Polygon (POL) price prediction suggested potential break from the wedge pattern which could lead to a move on either side.
Polygon price followed a clear downward trend declining from its ATH near $2.90. The price chart showed a long-lasting triangle pattern with prices forming lower highs and a flat to slightly falling support line.
This pattern often pointed to continued downward movement. The price had touched the upper boundary of the triangle several times but failed to rise above it.
Most recently, it hovered just above the $0.17 mark, which showed a serious breakdown.
The previous support zone near $0.28 had helped the price stay stable through 2023 and early 2024. However, the price broke below it, which showed weakness and suggested that negative sentiment might continue.
This $0.28 level might now act as resistance if the price tried to rise again.
The 200-day moving average, which was trending downward, had acted as resistance during the decline and stayed far above the current price.
Since the price was still below both the triangle pattern and the moving average, POL might continue to fall and possibly revisit the $0.15 level or lower.
Still, a price recovery might happen if it rose above $0.28 and stayed above the trendline near $0.45. Until that happened, the overall market structure stayed negative, with weak momentum and little sign of a rebound.
Market sentiment data showed strong negative pressure . Crowd sentiment sat slightly below zero at -0.42, which meant that everyday investors were only mildly negative.
On the other hand, smart money sentiment hit -5.00, the lowest possible reading.
This large difference showed that while retail traders still hoped for a recovery, big investors had completely lost confidence.
This sentiment matched the price falling below the key $0.28 level and sitting near $0.17, a level not seen since early 2021.
Based on the mood, any price increase might face resistance at $0.28. A move toward the trendline near $0.45 might only happen if there was a strong shift in buying. The triangle pattern supported this view.
However, if investor sentiment—especially from smart money—improved, POL might reclaim $0.28 and begin to change direction. Until then, the indicators suggested that the price would most likely keep falling.
The POL long/short ratio chart showed a market full of uncertainty. In recent trading sessions, the ratio moved between 0.80 and 1.30, showing that traders could not agree on a clear direction.
At times, long (buy) positions briefly overtook short (sell) ones, rising above 1.20, but these moments were short-lived. This suggested that buyers did not have lasting confidence.
A pattern appeared where the ratio approached 1.25, but short-selling soon took over. This caused the ratio to drop back toward 1.00, showing that sellers continued to overpower buyers.

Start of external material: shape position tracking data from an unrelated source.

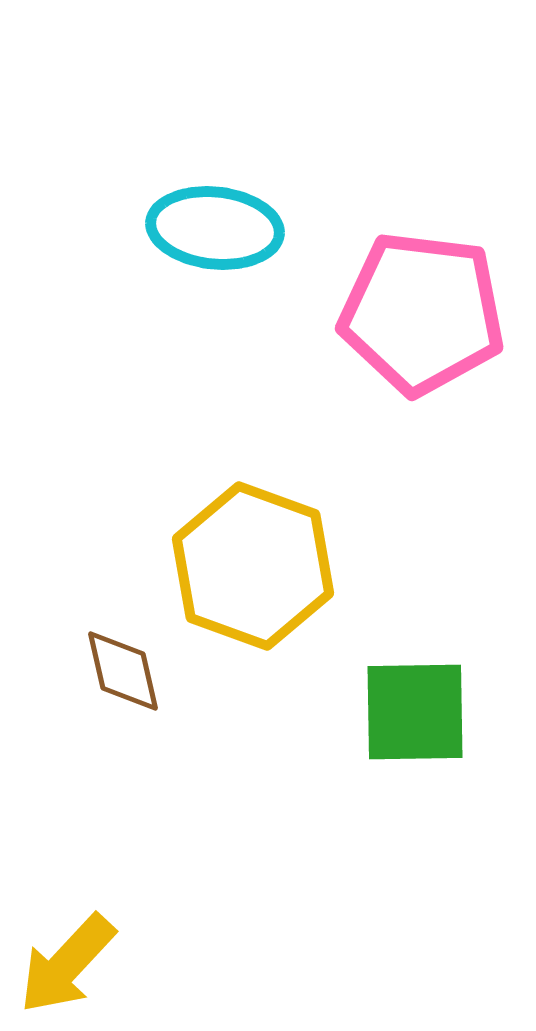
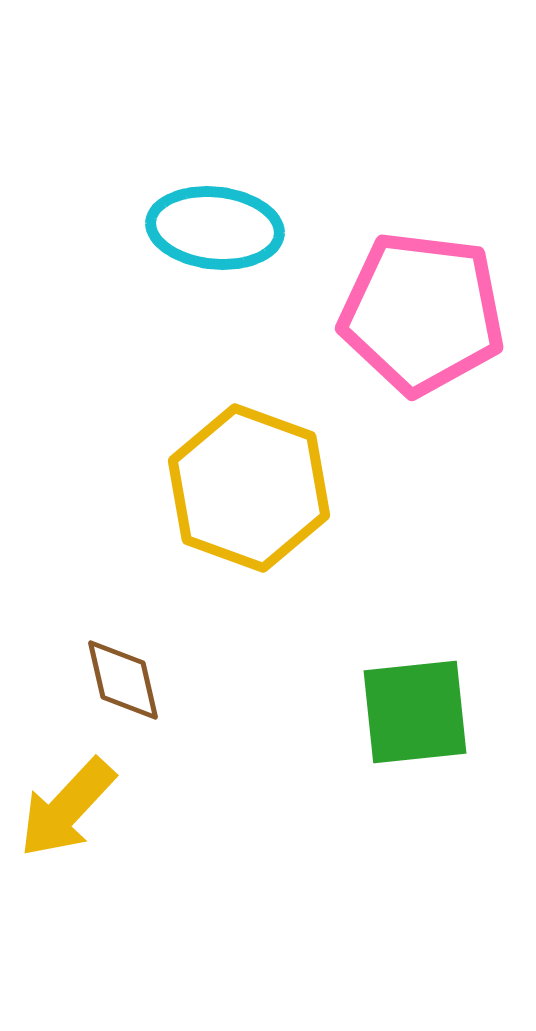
yellow hexagon: moved 4 px left, 78 px up
brown diamond: moved 9 px down
green square: rotated 5 degrees counterclockwise
yellow arrow: moved 156 px up
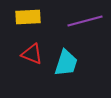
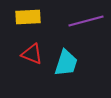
purple line: moved 1 px right
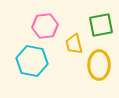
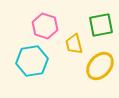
pink hexagon: rotated 25 degrees clockwise
cyan hexagon: rotated 20 degrees counterclockwise
yellow ellipse: moved 1 px right, 1 px down; rotated 40 degrees clockwise
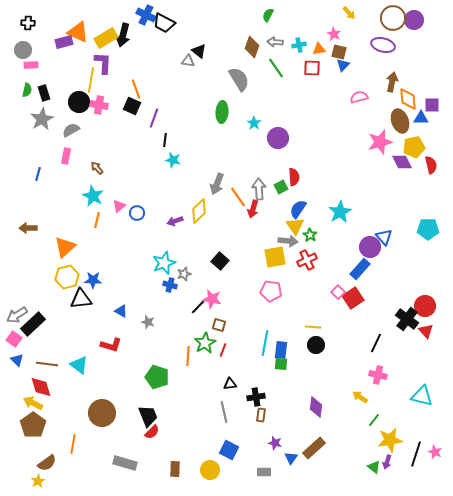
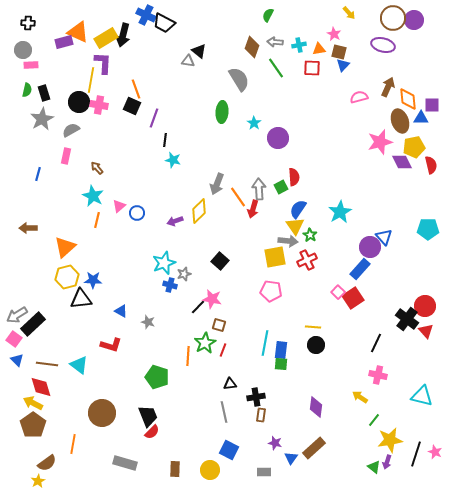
brown arrow at (392, 82): moved 4 px left, 5 px down; rotated 12 degrees clockwise
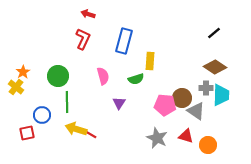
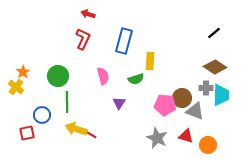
gray triangle: moved 1 px left; rotated 12 degrees counterclockwise
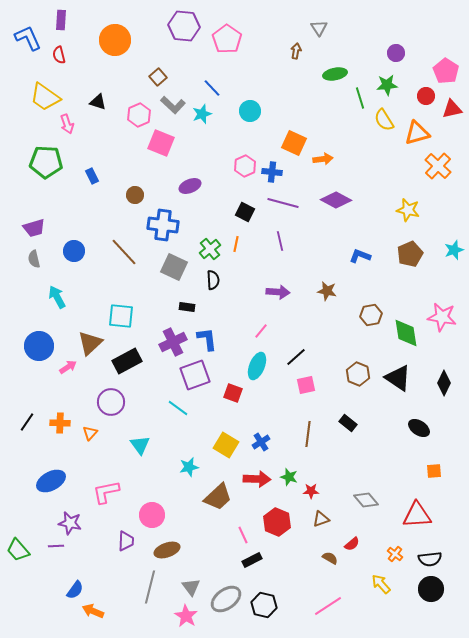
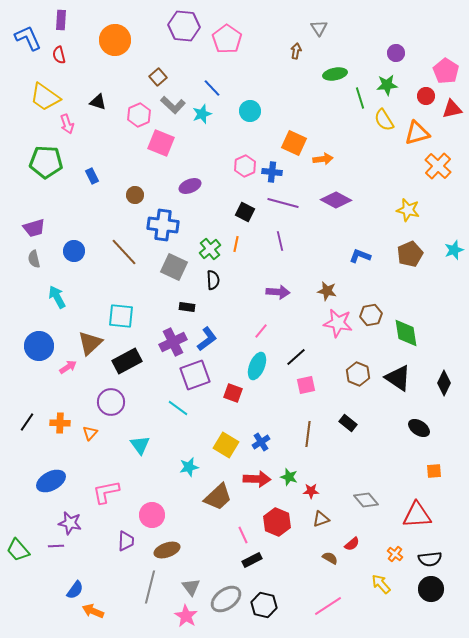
pink star at (442, 317): moved 104 px left, 6 px down
blue L-shape at (207, 339): rotated 60 degrees clockwise
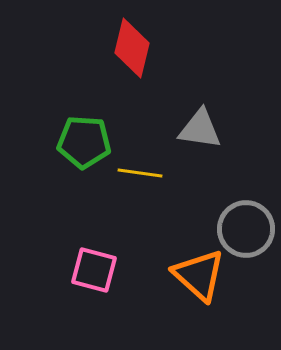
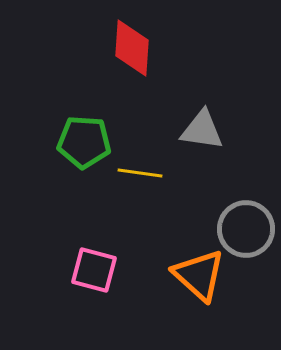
red diamond: rotated 10 degrees counterclockwise
gray triangle: moved 2 px right, 1 px down
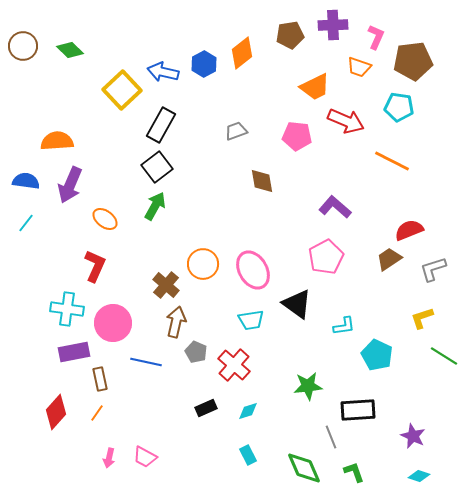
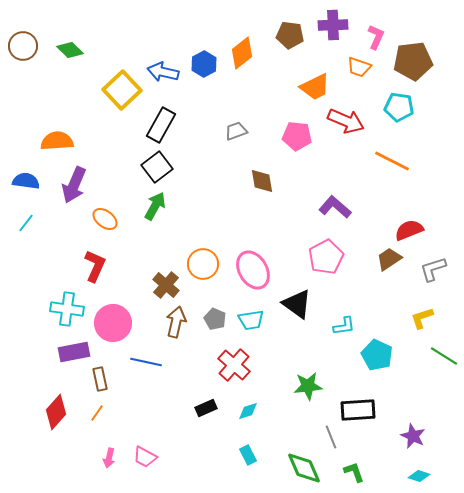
brown pentagon at (290, 35): rotated 16 degrees clockwise
purple arrow at (70, 185): moved 4 px right
gray pentagon at (196, 352): moved 19 px right, 33 px up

Between the 13th and 17th, red bars (representing more selling volume) became more common, which confirmed strong downward pressure.
If the ratio had stayed above 1.20, it might have hinted at a possible bounce back to $0.28. But if it dropped again and stayed near 0.90, the price might remain stuck below $0.20 and even fall back to around $0.17.
The current pattern showed a market struggle, but sellers still seemed to have control.